On innovation in language

A very interesting podcast by Stephen Fry on pedantry in language vs. freedom to innovate and break rules. If you are a member of the totalitarian regime that takes it name from a certain fruit, you can download it here for free. Otherwise, you can listen to it (or download it) here:




Now, Stephen Fry (and I shall really write more about this later) can be seen as a bit of an authority on the subject because of his own — immediately apparent — superior command of English tongue. His vocabulary, grammar and style are remarkable, and not, at the same time, at the expense of clarity.

Therefore, what he says is all the more interesting: he is against pedantry in language. He confesses he had to break himself out of it, but, nevertheless, he intensely dislikes the people who complain about others being wrong in grammar, usage, punctuation or the like.

Not only because he himself believes it normal — even most wonderful — that the language changes, adopts to new cultures, environments and circumstances, but also because he is irritated that these people worship rules for their own sake, and no evidence points to them enjoying the language.


My thoughts on the talk?

First of all, I liked it very much. And I agree with its spirit. I do think myself that it is wonderful to use the language creatively and “own” it, as it were. At the same time, I personally think it absurd to say that you can ignore the rules, the convention and the tradition completely. Not because I worship these phenomena for their own sake (people who have been in close communication with me know this to be quite opposite from the truth), but because they are good tools which get the job done. Effectively. More effectively than lack of rules.
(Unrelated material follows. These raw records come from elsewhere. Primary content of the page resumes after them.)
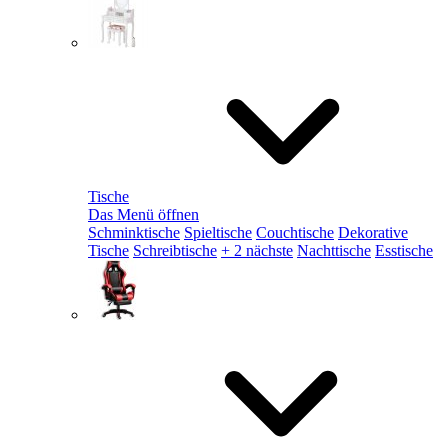
Tische
Das Menü öffnen
Schminktische
Spieltische
Couchtische
Dekorative
Tische
Schreibtische
+ 2 nächste
Nachttische
Esstische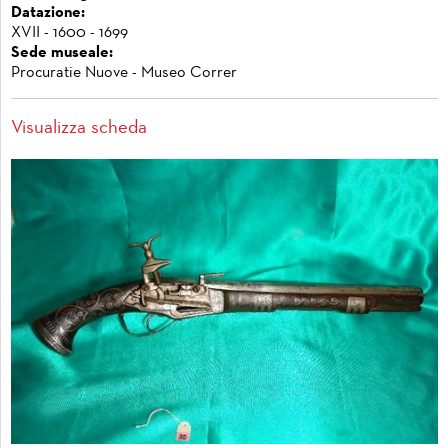
Datazione:
XVII - 1600 - 1699
Sede museale:
Procuratie Nuove - Museo Correr
Visualizza scheda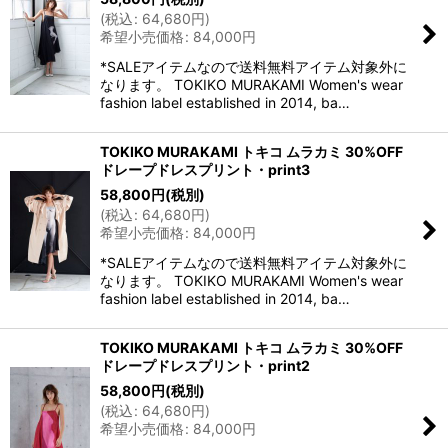
(
税込
:
64,680
円
)
希望小売価格
:
84,000
円
*SALEアイテムなので送料無料アイテム対象外に
なります。 TOKIKO MURAKAMI Women's wear
fashion label established in 2014, ba…
TOKIKO MURAKAMI トキコ ムラカミ 30%OFF
ドレープドレスプリント・print3
58,800
円
(税別)
(
税込
:
64,680
円
)
希望小売価格
:
84,000
円
*SALEアイテムなので送料無料アイテム対象外に
なります。 TOKIKO MURAKAMI Women's wear
fashion label established in 2014, ba…
TOKIKO MURAKAMI トキコ ムラカミ 30%OFF
ドレープドレスプリント・print2
58,800
円
(税別)
(
税込
:
64,680
円
)
希望小売価格
:
84,000
円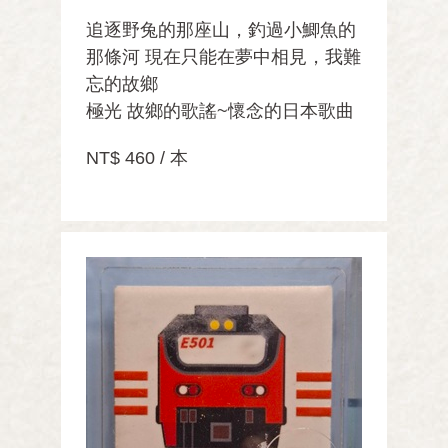
追逐野兔的那座山，釣過小鯽魚的
那條河 現在只能在夢中相見，我難
忘的故鄉
極光 故鄉的歌謠~懷念的日本歌曲
NT$ 460 / 本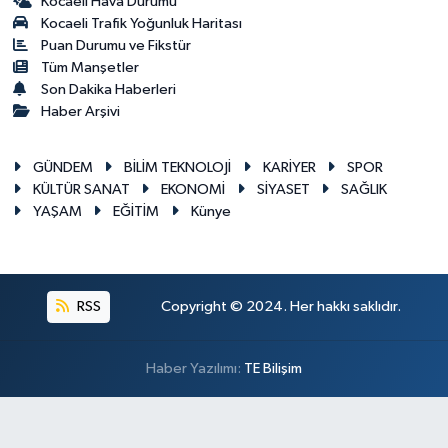
Kocaeli Hava Durumu
Kocaeli Trafik Yoğunluk Haritası
Puan Durumu ve Fikstür
Tüm Manşetler
Son Dakika Haberleri
Haber Arşivi
GÜNDEM
BİLİM TEKNOLOJİ
KARİYER
SPOR
KÜLTÜR SANAT
EKONOMİ
SİYASET
SAĞLIK
YAŞAM
EĞİTİM
Künye
RSS
Copyright © 2024. Her hakkı saklıdır.
Haber Yazılımı:
TE Bilişim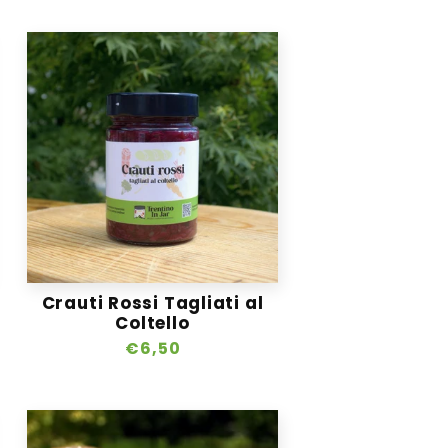
Crauti Rossi Tagliati al
Coltello
Prezzo
€6,50
di
listino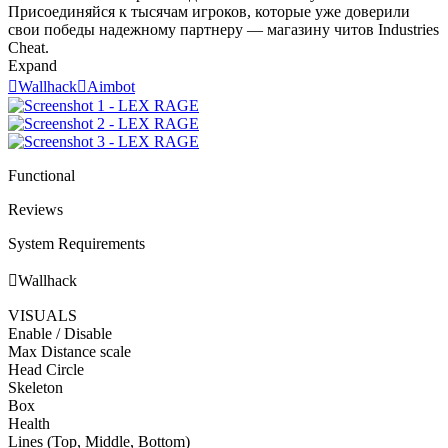
Присоединяйся к тысячам игроков, которые уже доверили
свои победы надежному партнеру — магазину читов Industries
Cheat.
Expand

Wallhack

Aimbot
Functional
Reviews
System Requirements

Wallhack
VISUALS
Enable / Disable
Max Distance scale
Head Circle
Skeleton
Box
Health
Lines (Top, Middle, Bottom)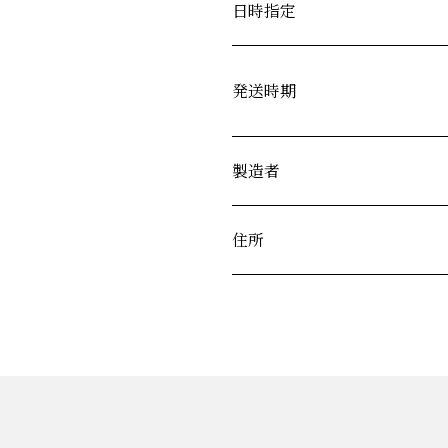
日時指定
発送時期
製造者
住所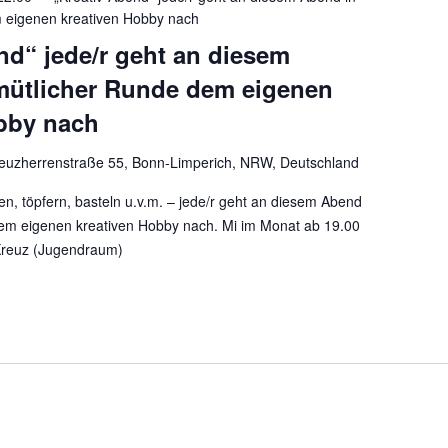
 eigenen kreativen Hobby nach
nd“ jede/r geht an diesem
mütlicher Runde dem eigenen
bby nach
euzherrenstraße 55, Bonn-Limperich, NRW, Deutschland
en, töpfern, basteln u.v.m. – jede/r geht an diesem Abend
em eigenen kreativen Hobby nach. Mi im Monat ab 19.00
 Kreuz (Jugendraum)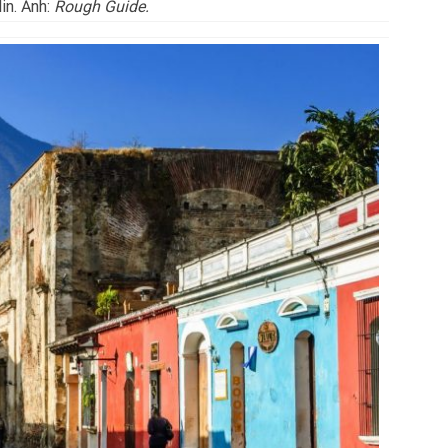
in. Ảnh:
Rough Guide.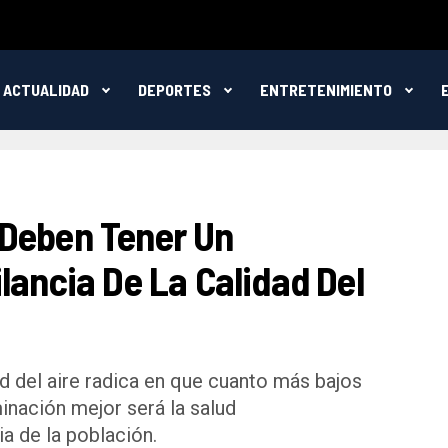
ACTUALIDAD
DEPORTES
ENTRETENIMIENTO
Deben Tener Un
lancia De La Calidad Del
ad del aire radica en que cuanto más bajos
inación mejor será la salud
ia de la población.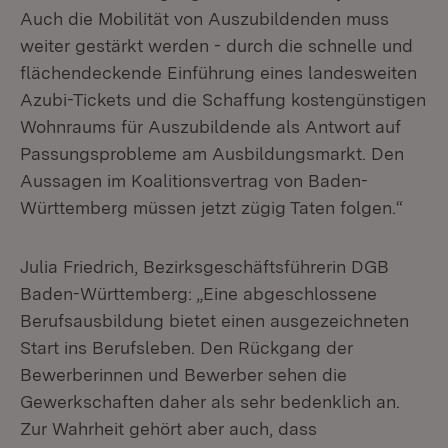
Auch die Mobilität von Auszubildenden muss
weiter gestärkt werden - durch die schnelle und
flächendeckende Einführung eines landesweiten
Azubi-Tickets und die Schaffung kostengünstigen
Wohnraums für Auszubildende als Antwort auf
Passungsprobleme am Ausbildungsmarkt. Den
Aussagen im Koalitionsvertrag von Baden-
Württemberg müssen jetzt zügig Taten folgen.“
Julia Friedrich, Bezirksgeschäftsführerin DGB
Baden-Württemberg: „Eine abgeschlossene
Berufsausbildung bietet einen ausgezeichneten
Start ins Berufsleben. Den Rückgang der
Bewerberinnen und Bewerber sehen die
Gewerkschaften daher als sehr bedenklich an.
Zur Wahrheit gehört aber auch, dass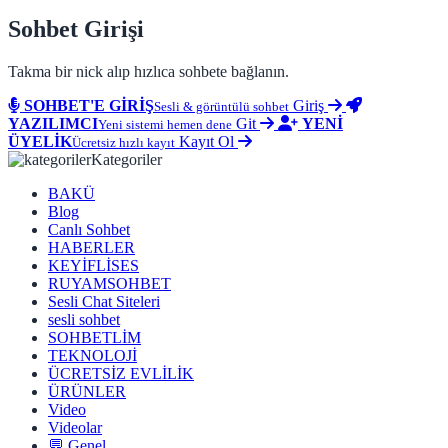
Sohbet Girişi
Takma bir nick alıp hızlıca sohbete bağlanın.
SOHBET'E GİRİŞ
Giriş
Sesli & görüntülü sohbet
YAZILIMCI
Git
YENİ
Yeni sistemi hemen dene
ÜYELİK
Kayıt Ol
Ücretsiz hızlı kayıt
Kategoriler
BAKÜ
Blog
Canlı Sohbet
HABERLER
KEYİFLİSES
RUYAMSOHBET
Sesli Chat Siteleri
sesli sohbet
SOHBETLİM
TEKNOLOJİ
ÜCRETSİZ EVLİLİK
ÜRÜNLER
Video
Videolar
💬 Genel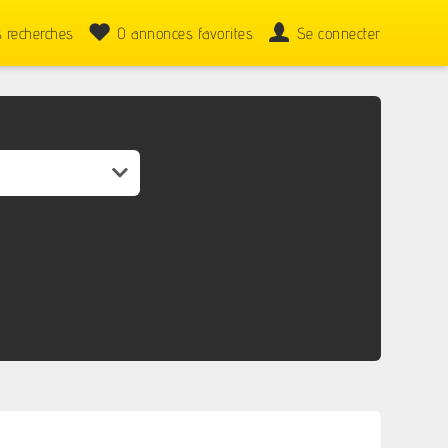
 recherches
0
annonces favorites
Se connecter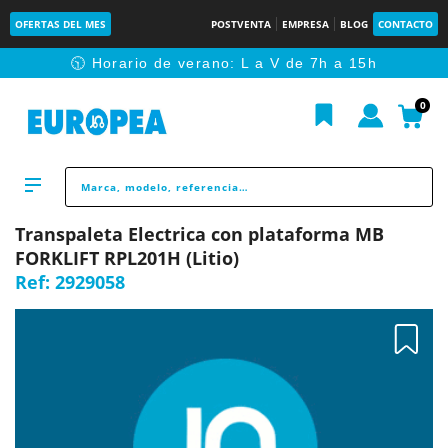
OFERTAS DEL MES
POSTVENTA
EMPRESA
BLOG
CONTACTO
🕥 Horario de verano: L a V de 7h a 15h
0
Transpaleta Electrica con plataforma MB
FORKLIFT RPL201H (Litio)
Ref:
2929058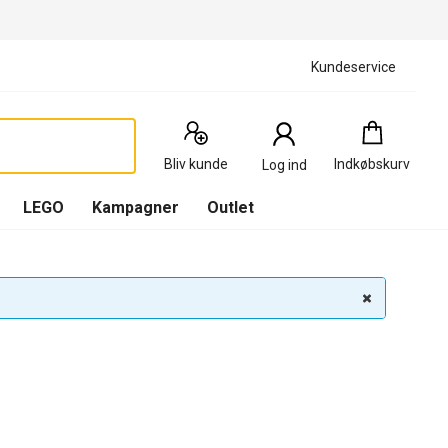
Kundeservice
Indkøbskurv
:
0
Produkter
Bliv kunde
Indkøbskurv
Log ind
(
Indkøbskurv
LEGO
Kampagner
Outlet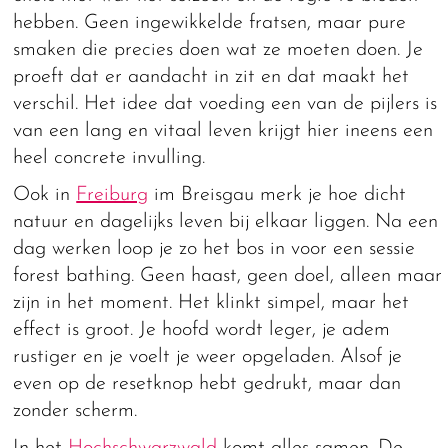
hebben. Geen ingewikkelde fratsen, maar pure
smaken die precies doen wat ze moeten doen. Je
proeft dat er aandacht in zit en dat maakt het
verschil. Het idee dat voeding een van de pijlers is
van een lang en vitaal leven krijgt hier ineens een
heel concrete invulling.
Ook in
Freiburg
im Breisgau merk je hoe dicht
natuur en dagelijks leven bij elkaar liggen. Na een
dag werken loop je zo het bos in voor een sessie
forest bathing. Geen haast, geen doel, alleen maar
zijn in het moment. Het klinkt simpel, maar het
effect is groot. Je hoofd wordt leger, je adem
rustiger en je voelt je weer opgeladen. Alsof je
even op de resetknop hebt gedrukt, maar dan
zonder scherm.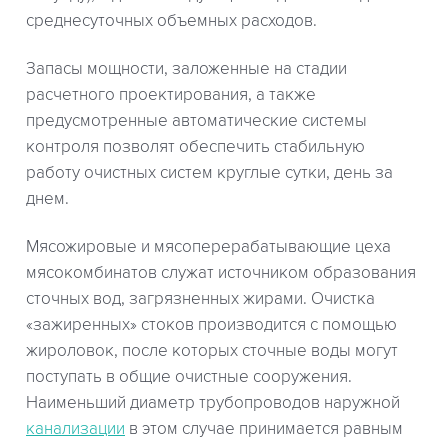
среднесуточных объемных расходов.
Запасы мощности, заложенные на стадии
расчетного проектирования, а также
предусмотренные автоматические системы
контроля позволят обеспечить стабильную
работу очистных систем круглые сутки, день за
днем.
Мясожировые и мясоперерабатывающие цеха
мясокомбинатов служат источником образования
сточных вод, загрязненных жирами. Очистка
«зажиренных» стоков производится с помощью
жироловок, после которых сточные воды могут
поступать в общие очистные сооружения.
Наименьший диаметр трубопроводов наружной
канализации
в этом случае принимается равным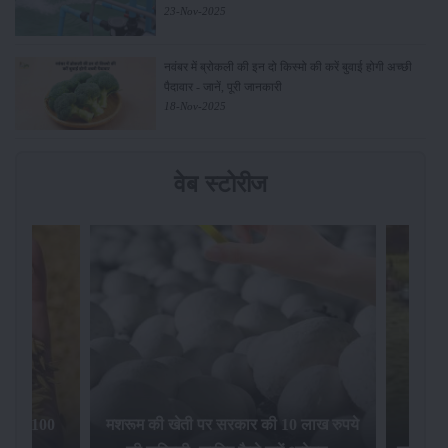
23-Nov-2025
नवंबर में ब्रोकली की इन दो किस्मो की करें बुवाई होगी अच्छी
पैदावार - जानें, पूरी जानकारी
18-Nov-2025
वेब स्टोरीज
िलेगा 100
मशरूम की खेती पर सरकार की 10 लाख रुपये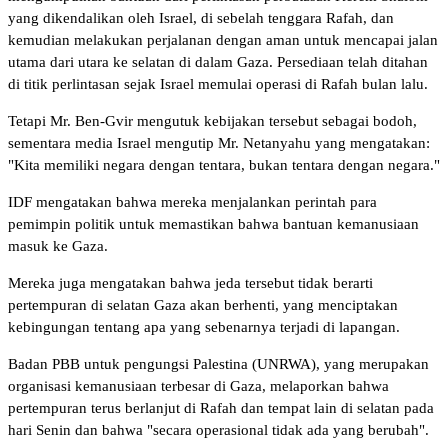
yang dikendalikan oleh Israel, di sebelah tenggara Rafah, dan
kemudian melakukan perjalanan dengan aman untuk mencapai jalan
utama dari utara ke selatan di dalam Gaza. Persediaan telah ditahan
di titik perlintasan sejak Israel memulai operasi di Rafah bulan lalu.
Tetapi Mr. Ben-Gvir mengutuk kebijakan tersebut sebagai bodoh,
sementara media Israel mengutip Mr. Netanyahu yang mengatakan:
"Kita memiliki negara dengan tentara, bukan tentara dengan negara."
IDF mengatakan bahwa mereka menjalankan perintah para
pemimpin politik untuk memastikan bahwa bantuan kemanusiaan
masuk ke Gaza.
Mereka juga mengatakan bahwa jeda tersebut tidak berarti
pertempuran di selatan Gaza akan berhenti, yang menciptakan
kebingungan tentang apa yang sebenarnya terjadi di lapangan.
Badan PBB untuk pengungsi Palestina (UNRWA), yang merupakan
organisasi kemanusiaan terbesar di Gaza, melaporkan bahwa
pertempuran terus berlanjut di Rafah dan tempat lain di selatan pada
hari Senin dan bahwa "secara operasional tidak ada yang berubah".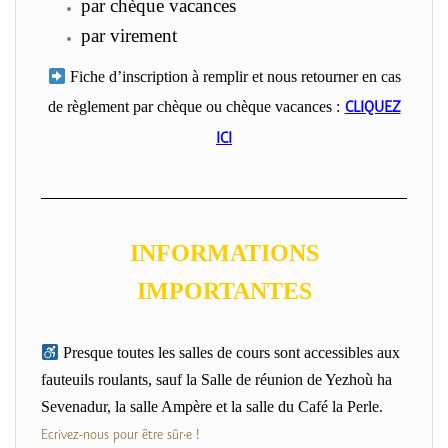
par chèque vacances
par virement
Fiche d’inscription à remplir et nous retourner en cas
de règlement par chèque ou chèque vacances :
CLIQUEZ
ICI
INFORMATIONS
IMPORTANTES
Presque toutes les salles de cours sont accessibles aux
fauteuils roulants, sauf la Salle de réunion de Yezhoù ha
Sevenadur, la salle Ampère et la salle du Café la Perle.
Ecrivez-nous pour être sûr·e !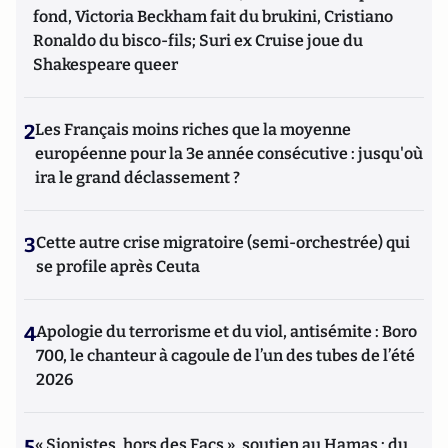
fond, Victoria Beckham fait du brukini, Cristiano
Ronaldo du bisco-fils; Suri ex Cruise joue du
Shakespeare queer
2
Les Français moins riches que la moyenne
européenne pour la 3e année consécutive : jusqu'où
ira le grand déclassement ?
3
Cette autre crise migratoire (semi-orchestrée) qui
se profile après Ceuta
4
Apologie du terrorisme et du viol, antisémite : Boro
700, le chanteur à cagoule de l’un des tubes de l’été
2026
5
« Sionistes, hors des Facs », soutien au Hamas : du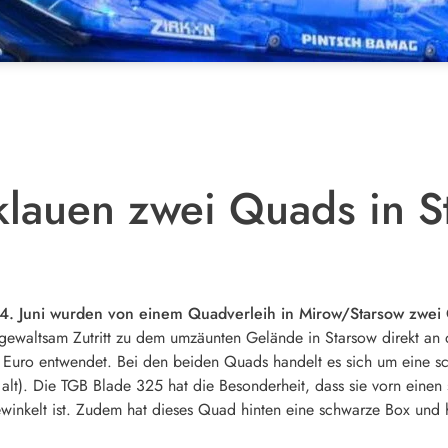
klauen zwei Quads in S
 4. Juni wurden von einem Quadverleih in Mirow/Starsow zwei
r gewaltsam Zutritt zu dem umzäunten Gelände in Starsow direkt an
Euro entwendet. Bei den beiden Quads handelt es sich um eine sc
lt). Die TGB Blade 325 hat die Besonderheit, dass sie vorn einen 
winkelt ist. Zudem hat dieses Quad hinten eine schwarze Box und h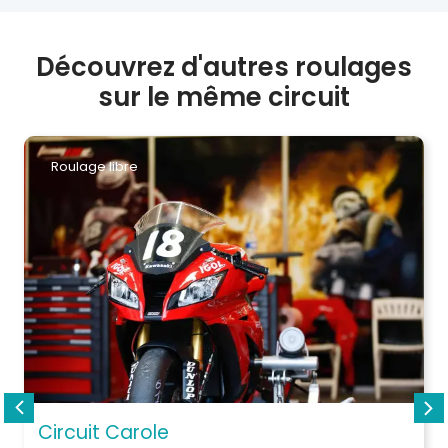
Découvrez d'autres roulages
sur le même circuit
Roulage libre
Circuit Carole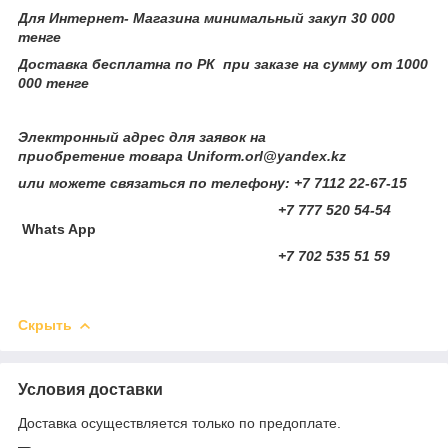
Для Интернет- Магазина минимальный закуп 30 000
тенге
Доставка бесплатна по РК при заказе на сумму от 1000
000 тенге
Электронный адрес для заявок на
приобретение товара Uniform.orl@yandex.kz
или можете связаться по телефону: +7 7112 22-67-15
+7 777 520 54-54
Whats App​
+7 702 535 51 59
Скрыть
Условия доставки
Доставка осуществляется только по предоплате.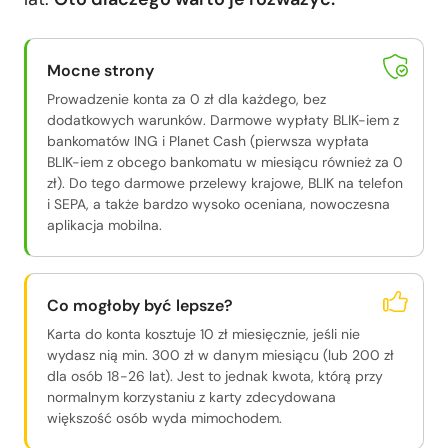
Mocne strony
Prowadzenie konta za 0 zł dla każdego, bez
dodatkowych warunków. Darmowe wypłaty BLIK-iem z
bankomatów ING i Planet Cash (pierwsza wypłata
BLIK-iem z obcego bankomatu w miesiącu również za 0
zł). Do tego darmowe przelewy krajowe, BLIK na telefon
i SEPA, a także bardzo wysoko oceniana, nowoczesna
aplikacja mobilna.
Co mogłoby być lepsze?
Karta do konta kosztuje 10 zł miesięcznie, jeśli nie
wydasz nią min. 300 zł w danym miesiącu (lub 200 zł
dla osób 18-26 lat). Jest to jednak kwota, którą przy
normalnym korzystaniu z karty zdecydowana
większość osób wyda mimochodem.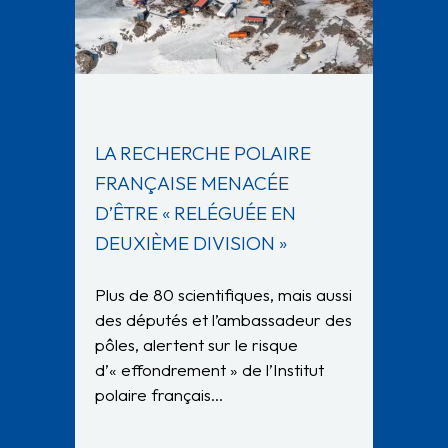
LA RECHERCHE POLAIRE
FRANÇAISE MENACÉE
D’ÊTRE « RELÉGUÉE EN
DEUXIÈME DIVISION »
Plus de 80 scientifiques, mais aussi
des députés et l’ambassadeur des
pôles, alertent sur le risque
d’« effondrement » de l’Institut
polaire français…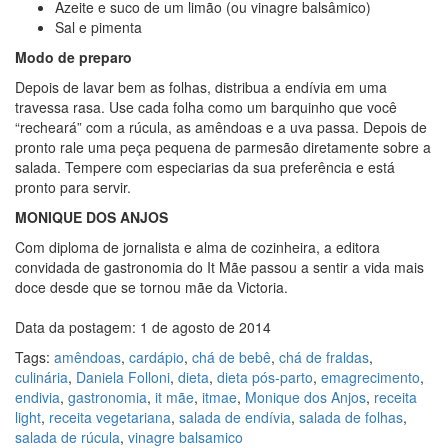
Azeite e suco de um limão (ou vinagre balsâmico)
Sal e pimenta
Modo de preparo
Depois de lavar bem as folhas, distribua a endívia em uma
travessa rasa. Use cada folha como um barquinho que você
“recheará” com a rúcula, as amêndoas e a uva passa. Depois de
pronto rale uma peça pequena de parmesão diretamente sobre a
salada. Tempere com especiarias da sua preferência e está
pronto para servir.
MONIQUE DOS ANJOS
Com diploma de jornalista e alma de cozinheira, a editora
convidada de gastronomia do It Mãe passou a sentir a vida mais
doce desde que se tornou mãe da Victoria.
Data da postagem: 1 de agosto de 2014
Tags:
amêndoas
,
cardápio
,
chá de bebê
,
chá de fraldas
,
culinária
,
Daniela Folloni
,
dieta
,
dieta pós-parto
,
emagrecimento
,
endivia
,
gastronomia
,
it mãe
,
itmae
,
Monique dos Anjos
,
receita
light
,
receita vegetariana
,
salada de endívia
,
salada de folhas
,
salada de rúcula
,
vinagre balsamico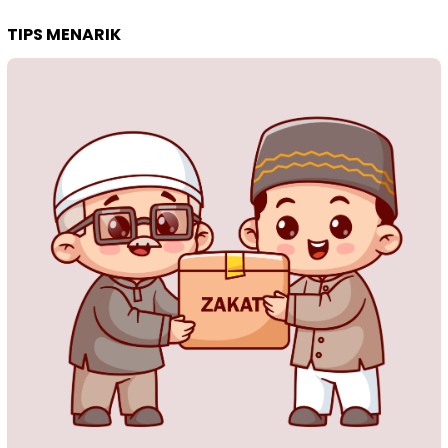
TIPS MENARIK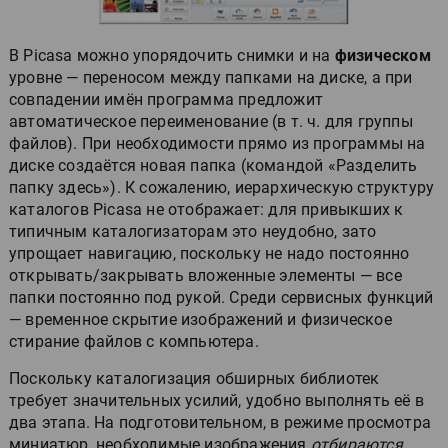
В Picasa можно упорядочить снимки и на
физическом
уровне — переносом между папками на диске, а при
совпадении имён программа предложит
автоматическое переименование (в т. ч. для группы
файлов). При необходимости прямо из программы на
диске создаётся новая папка (командой «Разделить
папку здесь»). К сожалению, иерархическую структуру
каталогов Picasa не отображает: для привыкших к
типичным каталогизаторам это неудобно, зато
упрощает навигацию, поскольку не надо постоянно
открывать/закрывать вложенные элементы — все
папки постоянно под рукой. Среди сервисных функций
— временное скрытие изображений и физическое
стирание файлов с компьютера.
Поскольку каталогизация обширных библиотек
требует значительных усилий, удобно выполнять её в
два этапа. На подготовительном, в режиме просмотра
миниатюр, необходимые изображения
отбираются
The famous quote by Picasso goes something like: “It took me twenty years to learn to paint like an artist. It took me a lifetime to learn to paint like a child.” But he had to learn how to paint like an artist first! One has to know the rules in order to know how to break them. There is a world of difference between a pianist who reinvents a work of Bach (within the boundaries of classical tradition — or not) to suit her own style, personality, as well as the thoughts and feelings on the particular work, and me just banging on the piano. In the first case it is a light that was allowed to become expressed in a new vessel. Something wonderful. Something new. A creation ex nihilo. In the second case it is just noise. Nonsense.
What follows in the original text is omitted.